If there's not a better way, can multiple threads read constant values from a global table at the same time or must each thread grab the mutex:lock() before reading the table (even though there is no danger of the table being written to while being read)?

Rob H
February 20th, 2007, 08:38 AM
I'd probably change the thread creation as follows

thread.newthread(dcf.FindMoonrise, {mutex, testday, alt, table.copy(ltd)})

That way each thread will have its own copy of the table.

dsmes
February 20th, 2007, 08:12 PM
Rats... Additions.lua hasn't migrated to NR yet so table.copy throws an error (a require statement didn't work either). So, until I migrate this to G, do you see any issues with my other idea? And what of the mutex question?

Rob H
February 21st, 2007, 12:16 AM
If the table is small then that I can see no reason not to unpack the values.

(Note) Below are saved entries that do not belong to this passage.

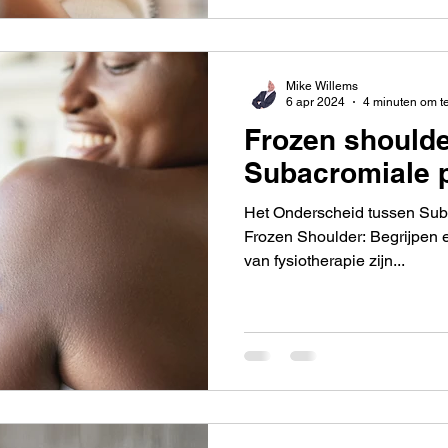
Mike Willems
6 apr 2024
4 minuten om t
Frozen shoulde
Subacromiale p
Het Onderscheid tussen Sub
Frozen Shoulder: Begrijpen 
van fysiotherapie zijn...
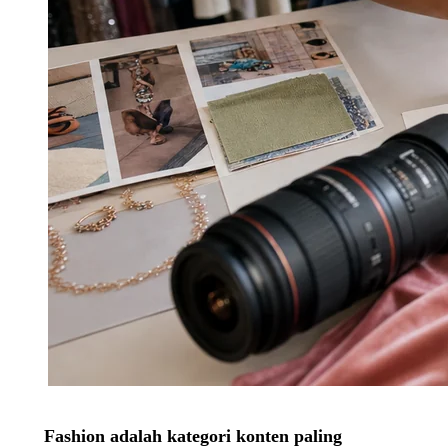
Fashion adalah kategori konten paling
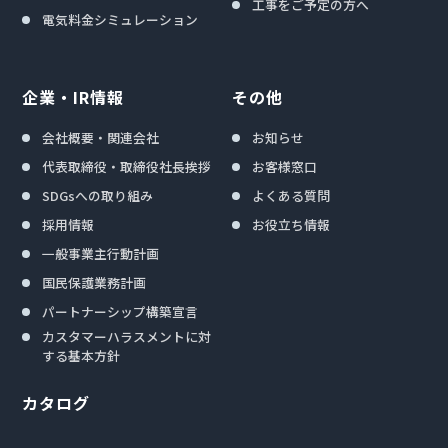
工事をご予定の方へ
電気料金シミュレーション
企業・IR情報
その他
会社概要・関連会社
お知らせ
代表取締役・取締役社長挨拶
お客様窓口
SDGsへの取り組み
よくある質問
採用情報
お役立ち情報
一般事業主行動計画
国民保護業務計画
パートナーシップ構築宣言
カスタマーハラスメントに対
する基本方針
カタログ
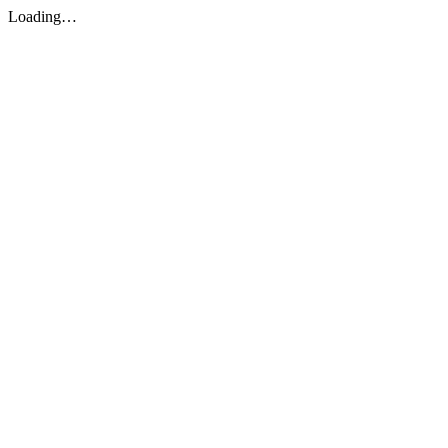
Loading…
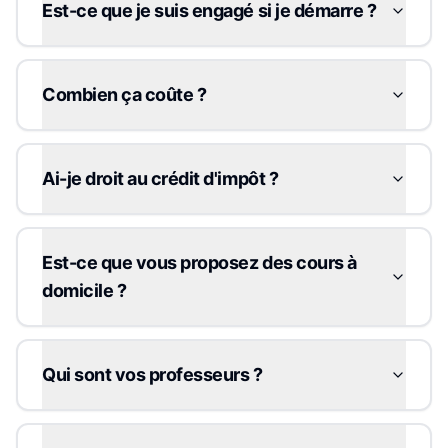
Est-ce que je suis engagé si je démarre ?
Combien ça coûte ?
Ai-je droit au crédit d'impôt ?
Est-ce que vous proposez des cours à
domicile ?
Qui sont vos professeurs ?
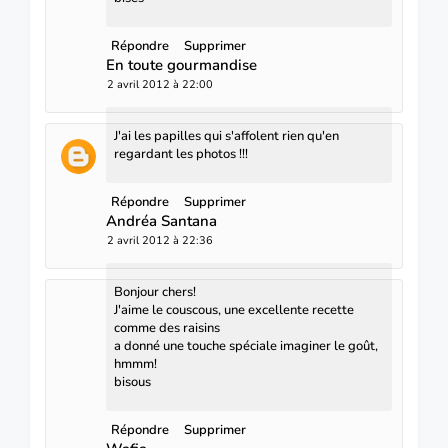
Répondre
Supprimer
En toute gourmandise
2 avril 2012 à 22:00
J'ai les papilles qui s'affolent rien qu'en
regardant les photos !!!
Répondre
Supprimer
Andréa Santana
2 avril 2012 à 22:36
Bonjour chers!
J'aime le couscous, une excellente recette
comme des raisins
a donné une touche spéciale imaginer le goût,
hmmm!
bisous
Répondre
Supprimer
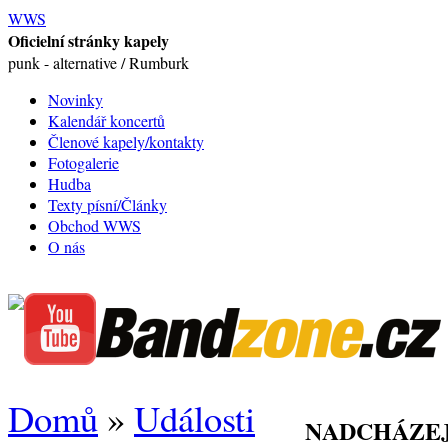
WWS
Oficielní stránky kapely
punk - alternative / Rumburk
Novinky
Kalendář koncertů
Členové kapely/kontakty
Fotogalerie
Hudba
Texty písní/Články
Obchod WWS
O nás
Domů
»
Události
NADCHÁZEJ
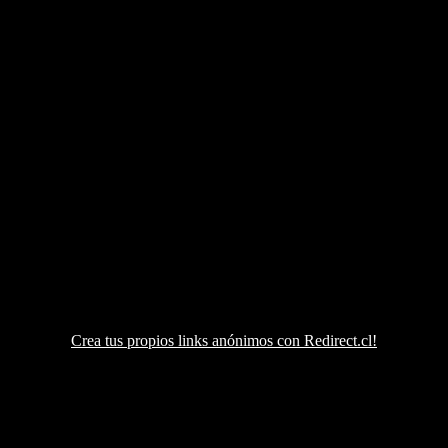
Crea tus propios links anónimos con Redirect.cl!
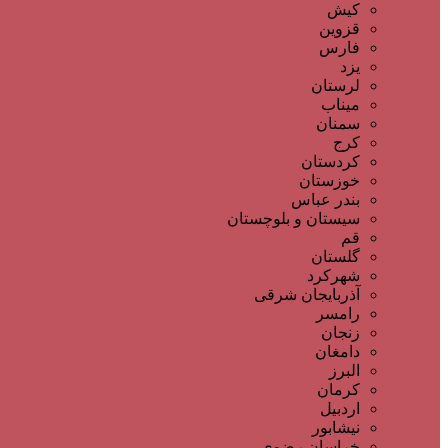
کیش
قزوین
فارس
یزد
لرستان
میناب
سمنان
کرج
کردستان
خوزستان
بندر عباس
سیستان و بلوچستان
قم
گلستان
شهرکرد
آذربایجان شرقی
رامسر
زنجان
دامغان
البرز
کرمان
اردبیل
نیشابور
خراسان رضوی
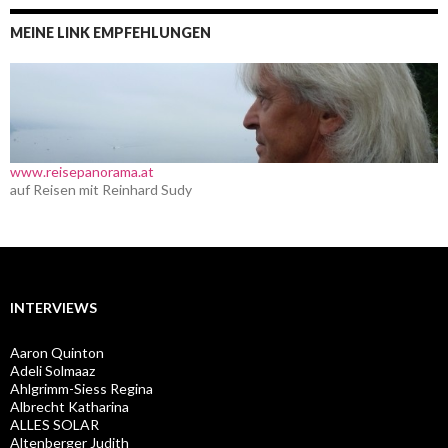
MEINE LINK EMPFEHLUNGEN
www.reisepanorama.at
auf Reisen mit Reinhard Sudy
INTERVIEWS
Aaron Quinton
Adeli Solmaaz
Ahlgrimm-Siess Regina
Albrecht Katharina
ALLES SOLAR
Altenberger Judith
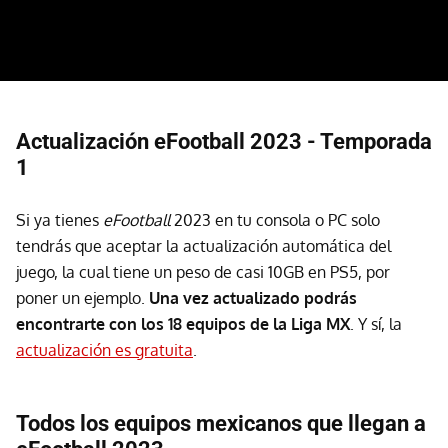
Actualización eFootball 2023 - Temporada
1
Si ya tienes
eFootball
2023 en tu consola o PC solo
tendrás que aceptar la actualización automática del
juego, la cual tiene un peso de casi 10GB en PS5, por
poner un ejemplo.
Una vez actualizado podrás
encontrarte con los 18 equipos de la Liga MX
. Y sí, la
actualización es gratuita
.
Todos los equipos mexicanos que llegan a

And, providing you can guarantee that a variable is not going to change for the lifetime of a thread then you should be fine accessing it without using a mutex.

I hope you're not running this on a PPC though.

dsmes
February 21st, 2007, 03:09 AM
Thanks Rob, I'll go down that path and see how it goes. And thanks for the clarification on mutex... I've always wondered about that.

No, ultimate target is not a PPC, but rather a Fujitsu C-500 slate running at 500MHz. On a 3GHZ desk machine, the number crunching of determining moon rise, moon set, and the phases of the moon for a year takes 90 seconds. I expect it will take over 10 minutes on the slate. NR appears to be locked up while this number crunching takes place. When I added coroutines to the script with a timer wait-state before the coroutine resume, screen updates and the ability to navigate in NR returned while the script was running. I'm hoping with threads, I can ultimately set their priority lower and gain even more responsiveness back... especially when this migrates to a the slow C-500. Long term, Girder can do this, but when on travel, I want the ability for NR to run stand-alone.

Rob H
February 21st, 2007, 04:27 AM
I would probably suggest limiting the number of threads to at most 5 - have a pool of worker threads and a work queue maintained by another thread. When a thread has finished with a work item have it signal the control thread which can assign it a new task from the queue.

dsmes
February 21st, 2007, 04:41 AM
I would probably suggest limiting the number of threads to at most 5 That's good to know. I'm curious why?

Rob H
February 21st, 2007, 04:59 AM
You'll have to play around with the number of threads most likely. I'm assuming that these threads are all CPU-bound, ie they won't be performing any IO (disk/network etc), so all you will achieve in having more threads is more overhead in switching between them, taking CPU away from the work that the threads are doing.

If I'm wrong about them being CPU-bound then you can get away with more threads.

You may find that you only want two worker threads.